# [RECORDS TO PROCESS]
== Segment start ==

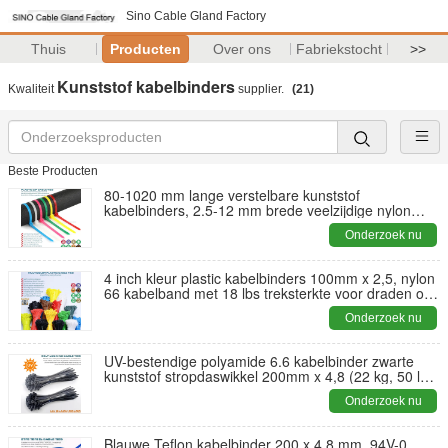
Sino Cable Gland Factory
Thuis
Producten
Over ons
Fabriekstocht
>>
Kunststof kabelbinders
Kwaliteit
supplier.
(21)
Beste Producten
80-1020 mm lange verstelbare kunststof
kabelbinders, 2.5-12 mm brede veelzijdige nylon
kabelbanden tyraps voor kabelboom
Onderzoek nu
4 inch kleur plastic kabelbinders 100mm x 2,5, nylon
66 kabelband met 18 lbs treksterkte voor draden of
kabels
Onderzoek nu
UV-bestendige polyamide 6.6 kabelbinder zwarte
kunststof stropdaswikkel 200mm x 4,8 (22 kg, 50 lbs)
voor omgevingen met hoge UV-straling
Onderzoek nu
Blauwe Teflon kabelbinder 200 x 4.8 mm, 94V-0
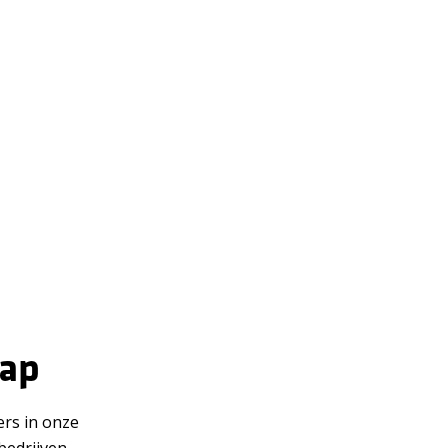
hap
rs in onze
bedrijven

== Segment end ==

# [ASSIGNMENT]
Please quote the lines of the material, beginning with the first and ending with the one that contains "kunststof stropdaswikkel 200mm", exactly as written and without any pictures.

# [TASK OUTPUT]
Sino Cable Gland Factory
Thuis
Producten
Over ons
Fabriekstocht
>>
Kunststof kabelbinders
Kwaliteit
supplier.
(21)
Beste Producten
80-1020 mm lange verstelbare kunststof
kabelbinders, 2.5-12 mm brede veelzijdige nylon
kabelbanden tyraps voor kabelboom
Onderzoek nu
4 inch kleur plastic kabelbinders 100mm x 2,5, nylon
66 kabelband met 18 lbs treksterkte voor draden of
kabels
Onderzoek nu
UV-bestendige polyamide 6.6 kabelbinder zwarte
kunststof stropdaswikkel 200mm x 4,8 (22 kg, 50 lbs)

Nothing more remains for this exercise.